Earlier this fall I was at my son’s soccer game and ran into the mom of another player on the team. We’ve known each other many years and I’ve always really enjoyed being around her. We typically run into each other at soccer games, like this day, or on the playground with kids. Each time we see each other we comment that we should make plans to get together. We haven’t been good about doing that so far.

On this sunny, warm, early fall day we had a very meaningful conversation that has really stuck with me. She shared with me that she finds it really difficult to nurture meaningful relationships. She feels so busy with work, kids activities and family life that, even with good intentions, she feels unable to make the connections she so wants in her life. We talked about how hard it is to find time, but also the feeling of being alone in a crowd.

So many of have busy lives. Our to-do list feels never-ending and most days we feel accomplished if we just complete the essentials. We also come across lots of different people. We see people at work, at volunteer activities, at the gym, at the park or soccer game. We come across people all day long that we might want to connect with, but we are too often on autopilot. We don’t slow down enough to explore or be curious enough to see if it’s a relationship we want to nurture and develop. To complicate matters even more, we are spending more and more time in the virtual space of social media. This gives the illusion of connection, but often leads to people feeling more isolated.

All of this leads us to that feeling of loneliness, despite being around people or “talking” with people online. Belonging is right below physical requirements for living and safety on Maslow’s hierarchy of needs. We are hard-wired to love and be loved. Without love and belonging we find ourselves struggling with depression, anxiety or low self-esteem. It’s no coincidence that social isolation or withdrawal is one of the criteria for many mental health issues.

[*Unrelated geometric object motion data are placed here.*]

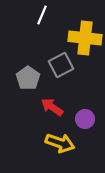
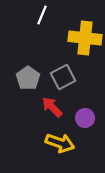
gray square: moved 2 px right, 12 px down
red arrow: rotated 10 degrees clockwise
purple circle: moved 1 px up
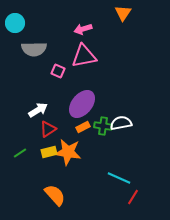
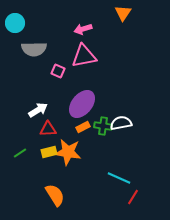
red triangle: rotated 30 degrees clockwise
orange semicircle: rotated 10 degrees clockwise
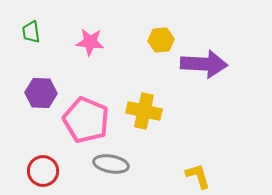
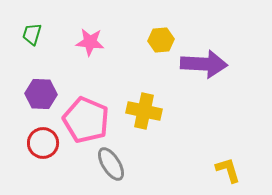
green trapezoid: moved 1 px right, 2 px down; rotated 25 degrees clockwise
purple hexagon: moved 1 px down
gray ellipse: rotated 48 degrees clockwise
red circle: moved 28 px up
yellow L-shape: moved 30 px right, 6 px up
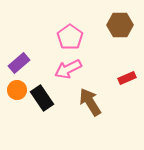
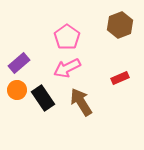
brown hexagon: rotated 20 degrees counterclockwise
pink pentagon: moved 3 px left
pink arrow: moved 1 px left, 1 px up
red rectangle: moved 7 px left
black rectangle: moved 1 px right
brown arrow: moved 9 px left
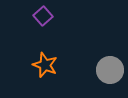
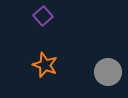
gray circle: moved 2 px left, 2 px down
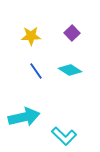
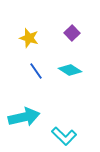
yellow star: moved 2 px left, 2 px down; rotated 18 degrees clockwise
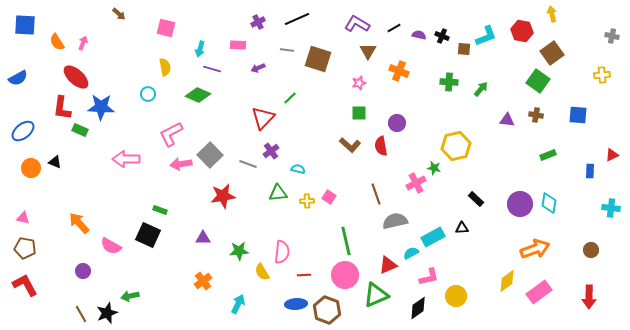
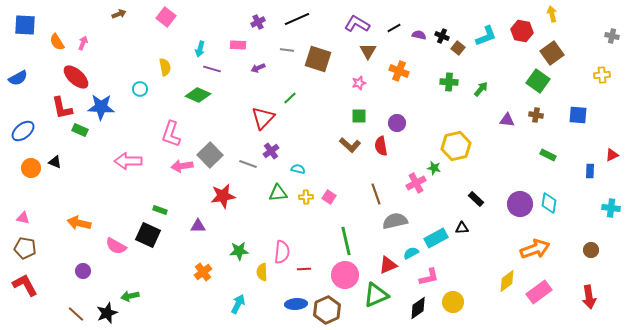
brown arrow at (119, 14): rotated 64 degrees counterclockwise
pink square at (166, 28): moved 11 px up; rotated 24 degrees clockwise
brown square at (464, 49): moved 6 px left, 1 px up; rotated 32 degrees clockwise
cyan circle at (148, 94): moved 8 px left, 5 px up
red L-shape at (62, 108): rotated 20 degrees counterclockwise
green square at (359, 113): moved 3 px down
pink L-shape at (171, 134): rotated 44 degrees counterclockwise
green rectangle at (548, 155): rotated 49 degrees clockwise
pink arrow at (126, 159): moved 2 px right, 2 px down
pink arrow at (181, 164): moved 1 px right, 2 px down
yellow cross at (307, 201): moved 1 px left, 4 px up
orange arrow at (79, 223): rotated 35 degrees counterclockwise
cyan rectangle at (433, 237): moved 3 px right, 1 px down
purple triangle at (203, 238): moved 5 px left, 12 px up
pink semicircle at (111, 246): moved 5 px right
yellow semicircle at (262, 272): rotated 30 degrees clockwise
red line at (304, 275): moved 6 px up
orange cross at (203, 281): moved 9 px up
yellow circle at (456, 296): moved 3 px left, 6 px down
red arrow at (589, 297): rotated 10 degrees counterclockwise
brown hexagon at (327, 310): rotated 16 degrees clockwise
brown line at (81, 314): moved 5 px left; rotated 18 degrees counterclockwise
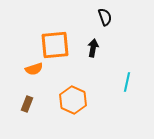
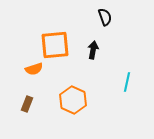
black arrow: moved 2 px down
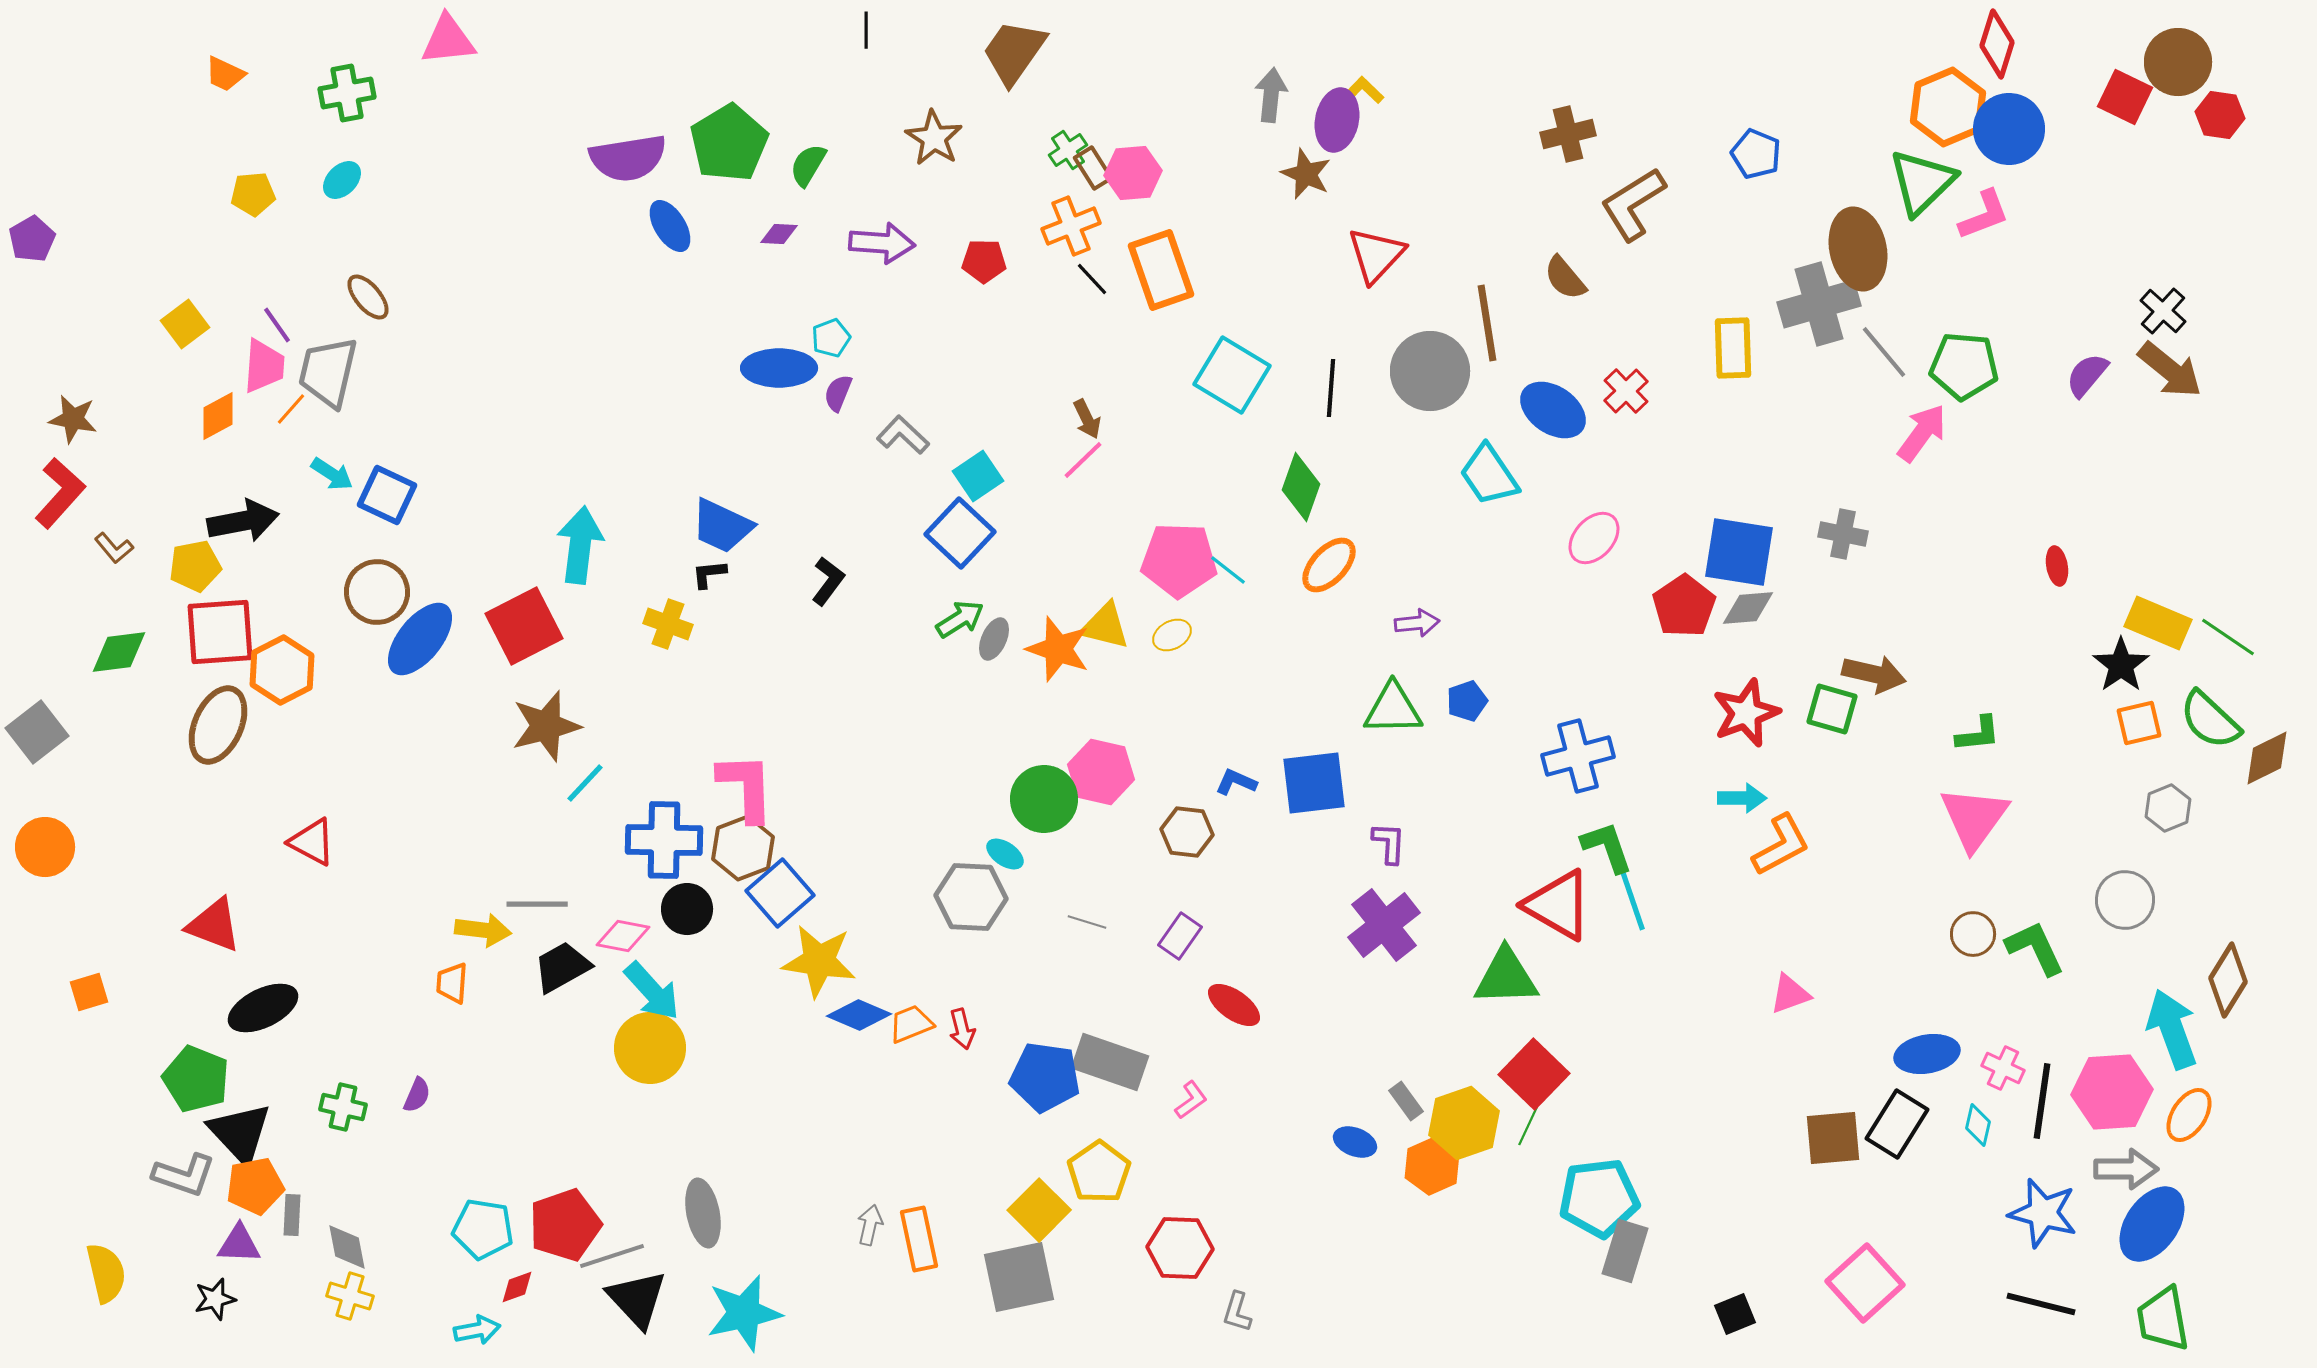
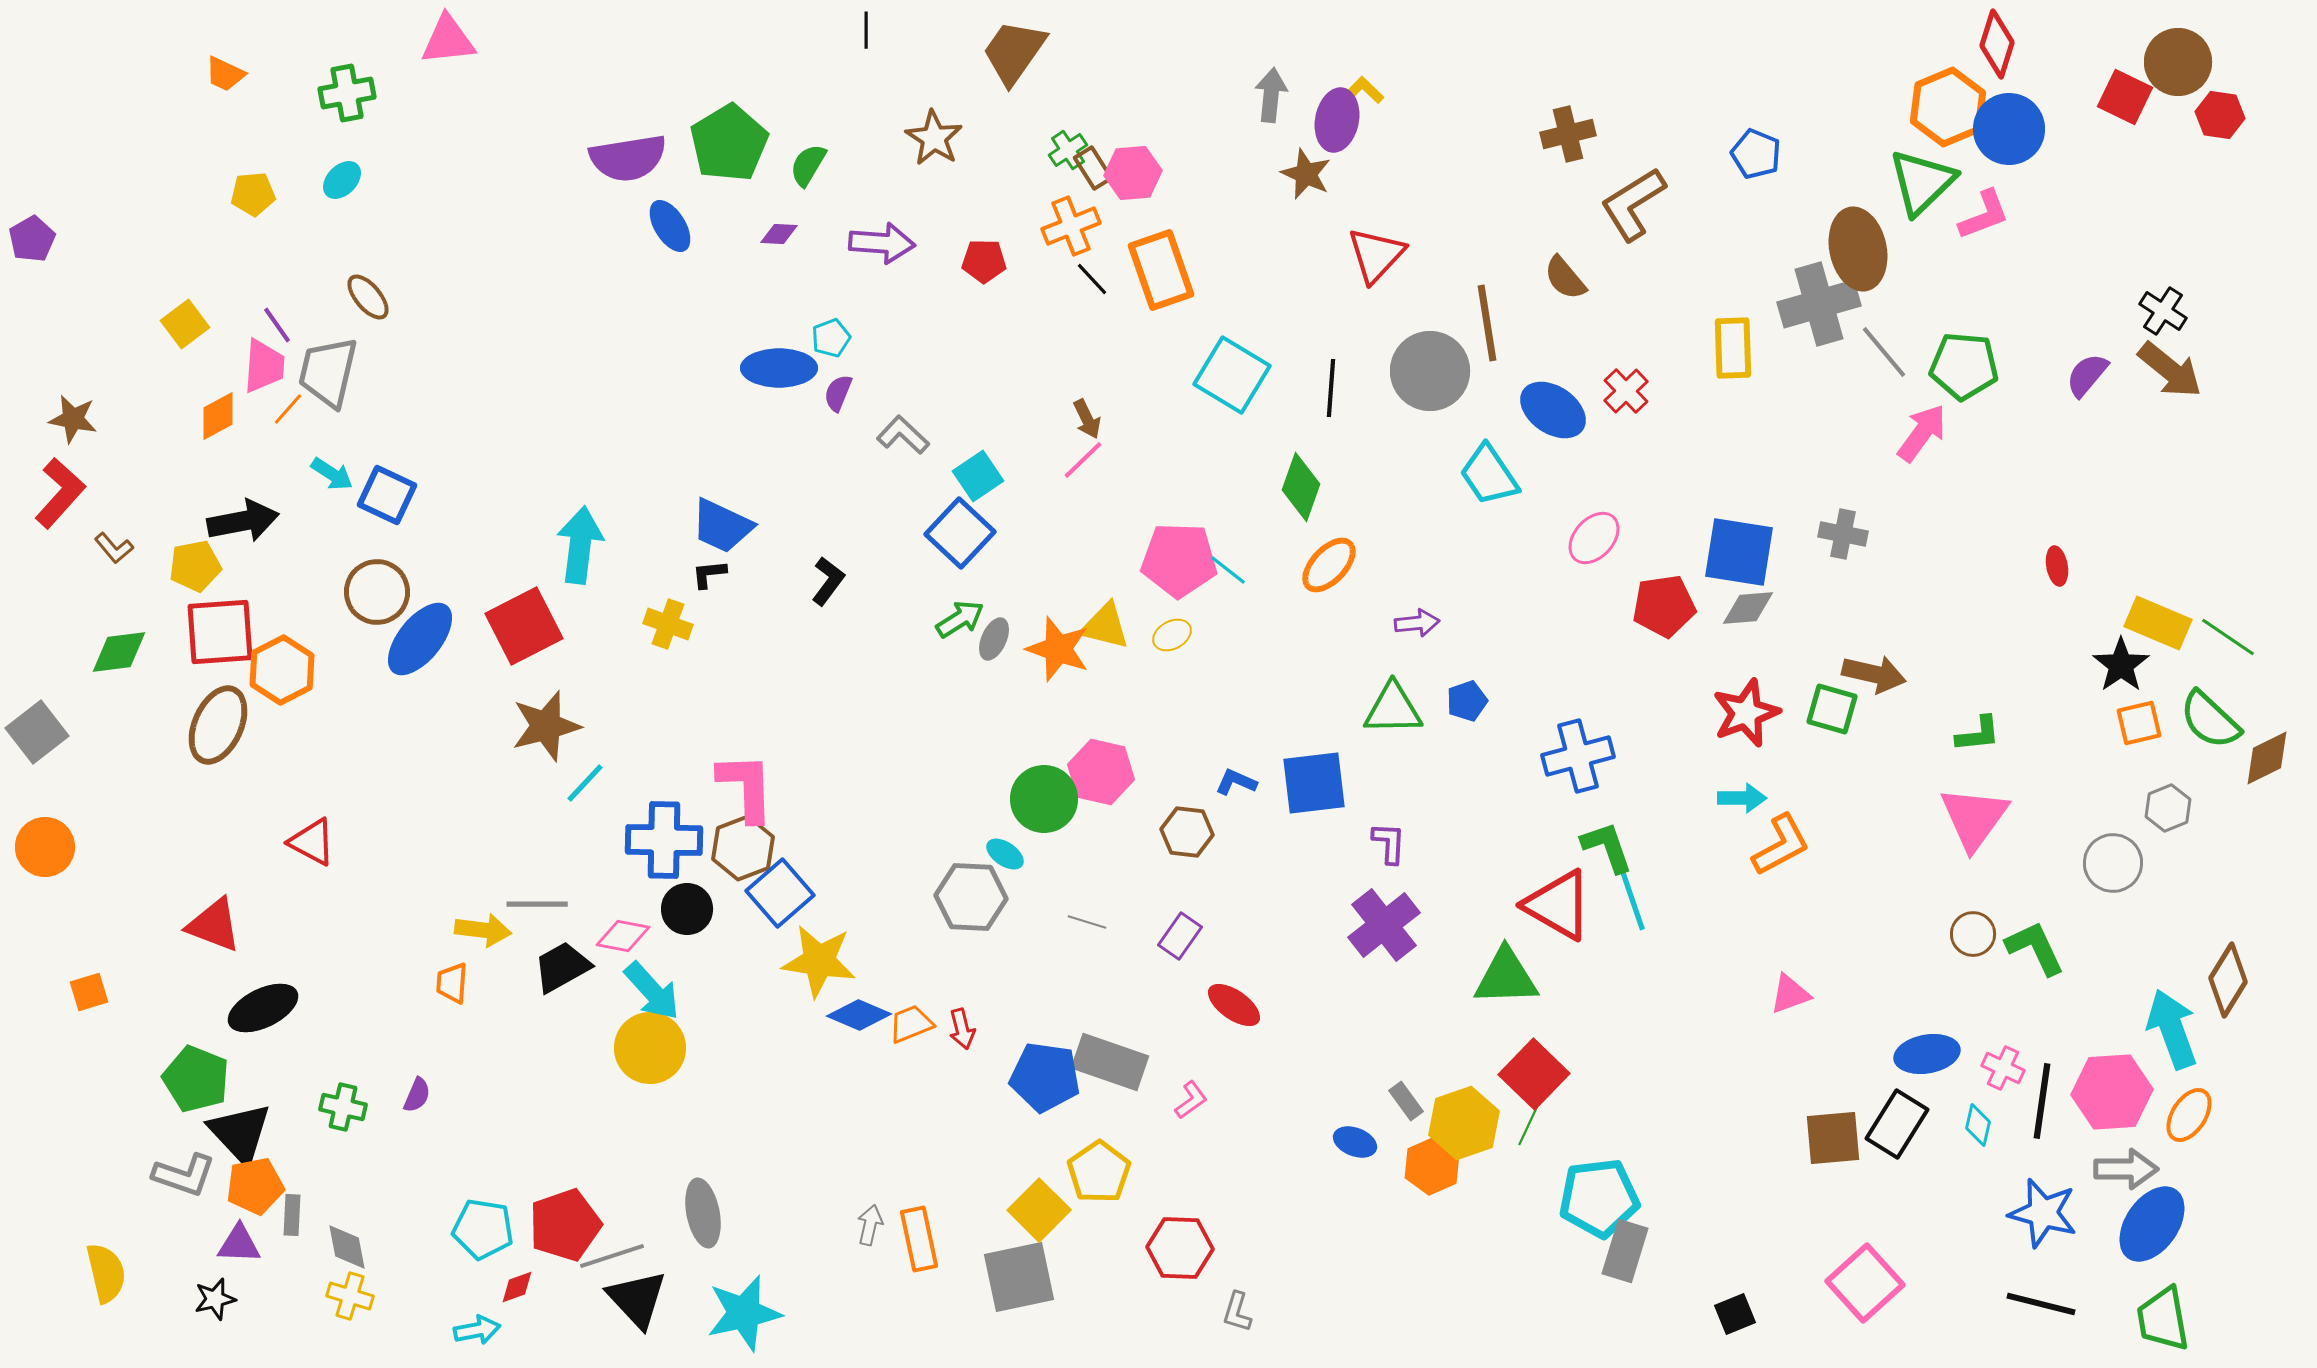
black cross at (2163, 311): rotated 9 degrees counterclockwise
orange line at (291, 409): moved 3 px left
red pentagon at (1684, 606): moved 20 px left; rotated 26 degrees clockwise
gray circle at (2125, 900): moved 12 px left, 37 px up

Connection is something that feeds us. Strong, healthy relationships are one of the most central and rewarding parts of our lives. We all need it and want it, often more than we have it. Prioritizing connection, and making space for important relationships is key to our sense of satisfaction in life.

I’m happy to report that I did reach out to that friend. We had a lovely time together and I am looking forward to what’s to come in this new friendship.